I somehow like someone and the feelings were mutual and after liking within a week the guy sent his parents to my home because we wanted a Halal relationship ,though we knew each other for a month as we were working at same place.
his family came,my dad wasn’t at home my mum and brothers met (brothers following shia sect) . my mum liked the family alot masha’Allah as they are practising Suni (alhumdulilah) . she talked to my dad as they invited us and my dad kept saying ok this week,next week. Now after 6 months we came to know that he has asked someone for Shia family which i will prefer dying but not marry as i can’t stand. (sorry i didn’t mean to speak fowl ,this is my personal liking and dislikng).
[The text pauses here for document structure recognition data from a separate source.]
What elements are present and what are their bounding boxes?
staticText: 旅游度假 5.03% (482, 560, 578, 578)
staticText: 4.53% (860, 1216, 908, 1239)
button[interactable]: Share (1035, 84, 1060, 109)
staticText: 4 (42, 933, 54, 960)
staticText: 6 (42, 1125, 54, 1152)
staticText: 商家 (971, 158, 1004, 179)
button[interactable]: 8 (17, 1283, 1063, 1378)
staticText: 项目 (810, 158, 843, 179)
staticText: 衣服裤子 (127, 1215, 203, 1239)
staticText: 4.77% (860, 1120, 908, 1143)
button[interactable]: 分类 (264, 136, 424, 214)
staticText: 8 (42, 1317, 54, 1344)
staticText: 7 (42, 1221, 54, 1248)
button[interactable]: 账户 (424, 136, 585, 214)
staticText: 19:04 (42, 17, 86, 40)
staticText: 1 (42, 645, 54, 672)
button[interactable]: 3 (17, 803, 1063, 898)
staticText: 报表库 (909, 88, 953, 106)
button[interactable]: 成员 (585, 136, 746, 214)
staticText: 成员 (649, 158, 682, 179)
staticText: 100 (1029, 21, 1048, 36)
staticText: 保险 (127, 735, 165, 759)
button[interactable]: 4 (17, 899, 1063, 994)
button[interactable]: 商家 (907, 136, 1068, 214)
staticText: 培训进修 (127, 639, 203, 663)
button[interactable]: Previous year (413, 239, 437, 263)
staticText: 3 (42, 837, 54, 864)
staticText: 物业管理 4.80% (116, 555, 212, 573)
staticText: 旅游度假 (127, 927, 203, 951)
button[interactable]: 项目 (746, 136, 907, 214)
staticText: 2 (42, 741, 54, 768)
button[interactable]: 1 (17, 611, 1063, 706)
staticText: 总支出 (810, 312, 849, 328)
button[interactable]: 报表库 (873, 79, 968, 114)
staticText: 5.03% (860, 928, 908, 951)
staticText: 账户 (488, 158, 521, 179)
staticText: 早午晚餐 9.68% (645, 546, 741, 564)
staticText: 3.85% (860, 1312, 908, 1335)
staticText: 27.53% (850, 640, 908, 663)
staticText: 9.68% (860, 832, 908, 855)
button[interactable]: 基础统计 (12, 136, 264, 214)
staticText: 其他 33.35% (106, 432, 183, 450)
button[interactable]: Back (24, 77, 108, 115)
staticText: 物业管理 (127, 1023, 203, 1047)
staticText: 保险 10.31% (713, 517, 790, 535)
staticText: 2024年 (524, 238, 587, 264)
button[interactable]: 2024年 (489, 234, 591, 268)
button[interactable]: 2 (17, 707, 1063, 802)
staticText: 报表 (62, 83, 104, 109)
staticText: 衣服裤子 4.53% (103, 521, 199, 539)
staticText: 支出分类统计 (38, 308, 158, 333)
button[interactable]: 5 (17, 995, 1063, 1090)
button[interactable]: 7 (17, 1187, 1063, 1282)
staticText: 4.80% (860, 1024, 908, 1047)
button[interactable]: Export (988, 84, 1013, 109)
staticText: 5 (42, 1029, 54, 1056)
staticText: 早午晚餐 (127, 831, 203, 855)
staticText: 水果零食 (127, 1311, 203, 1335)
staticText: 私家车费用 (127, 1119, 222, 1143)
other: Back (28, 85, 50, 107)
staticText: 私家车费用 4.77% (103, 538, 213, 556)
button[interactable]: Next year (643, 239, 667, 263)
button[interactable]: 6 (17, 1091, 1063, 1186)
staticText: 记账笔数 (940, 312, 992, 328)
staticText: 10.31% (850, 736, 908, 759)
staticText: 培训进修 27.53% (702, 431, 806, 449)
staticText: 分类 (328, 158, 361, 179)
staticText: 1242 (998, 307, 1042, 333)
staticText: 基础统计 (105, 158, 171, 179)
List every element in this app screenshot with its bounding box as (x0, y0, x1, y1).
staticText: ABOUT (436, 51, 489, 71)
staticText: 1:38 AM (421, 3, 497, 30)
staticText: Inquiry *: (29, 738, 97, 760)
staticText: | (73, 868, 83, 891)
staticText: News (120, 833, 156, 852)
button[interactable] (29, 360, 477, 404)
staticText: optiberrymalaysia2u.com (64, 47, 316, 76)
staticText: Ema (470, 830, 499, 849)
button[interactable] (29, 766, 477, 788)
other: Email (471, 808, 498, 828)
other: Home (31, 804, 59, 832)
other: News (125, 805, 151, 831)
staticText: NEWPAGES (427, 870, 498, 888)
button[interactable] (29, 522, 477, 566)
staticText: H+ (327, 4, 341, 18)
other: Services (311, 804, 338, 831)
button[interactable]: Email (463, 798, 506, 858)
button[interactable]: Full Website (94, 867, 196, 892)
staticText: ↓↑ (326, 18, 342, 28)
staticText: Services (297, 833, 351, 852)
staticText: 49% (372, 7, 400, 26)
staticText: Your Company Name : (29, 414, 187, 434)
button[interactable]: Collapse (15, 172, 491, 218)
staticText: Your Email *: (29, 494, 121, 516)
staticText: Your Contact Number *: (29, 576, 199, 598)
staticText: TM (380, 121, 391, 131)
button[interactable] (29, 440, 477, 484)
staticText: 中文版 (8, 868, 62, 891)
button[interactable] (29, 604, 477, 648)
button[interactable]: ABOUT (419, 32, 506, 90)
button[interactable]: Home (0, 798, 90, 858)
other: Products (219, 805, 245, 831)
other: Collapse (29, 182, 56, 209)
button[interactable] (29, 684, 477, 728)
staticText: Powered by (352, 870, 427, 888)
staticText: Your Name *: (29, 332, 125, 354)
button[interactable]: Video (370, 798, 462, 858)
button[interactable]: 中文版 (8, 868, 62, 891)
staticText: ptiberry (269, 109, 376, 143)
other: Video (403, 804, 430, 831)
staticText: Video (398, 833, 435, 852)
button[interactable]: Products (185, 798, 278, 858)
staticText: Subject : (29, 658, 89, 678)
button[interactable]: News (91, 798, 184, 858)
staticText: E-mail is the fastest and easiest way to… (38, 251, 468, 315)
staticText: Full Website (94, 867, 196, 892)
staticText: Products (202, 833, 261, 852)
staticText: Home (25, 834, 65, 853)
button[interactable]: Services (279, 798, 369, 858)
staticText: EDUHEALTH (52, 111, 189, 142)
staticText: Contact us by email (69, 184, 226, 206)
He said to my brother that he will never listen to my mum regarding sunni family and will do in shia at any cost as my mum told him that she (i) strictly said that i dont want to get marry in Shia’s.
one other thing is my mum wanted to get me maary as early but my dad has always been saying she ain’t getting old and stuff and with all family pressure he is still saying NO-NO. He clearly said that he doesn’t care if i’m 50 years or 300 years i have got my own issues and i will solve those first.
Background: He has always been like this,my mum and dad doesn’t speak much,i never seen them sharing good time, always had clashes and since child i have seen him shouting.My mum is ill and has been crying since then that what will happen as she says they people(dad side) cheated us at the time of her wedding and she will not let this happen to me. my elder brother is 30,no one even asked him for marriage.
on the other side guy’s family is constantly saying that when will you come as it’s 6 months period now.
What am i suppose to do ?
i will not marry any shia at any cost.
plus i want to marry as soon as possible because i’m already in my late 26 and also want to keep this relationship hala as i don’t want to meet him even and spend time alone.
Your help will be much appreciated!
Jazak Allah khair
p.s. Istakhara has been done by his mother and i did it twice and alhumdulilah it was a good feeling.
It's a fall back of a broken marriage. There isn't a quick fix to it right now.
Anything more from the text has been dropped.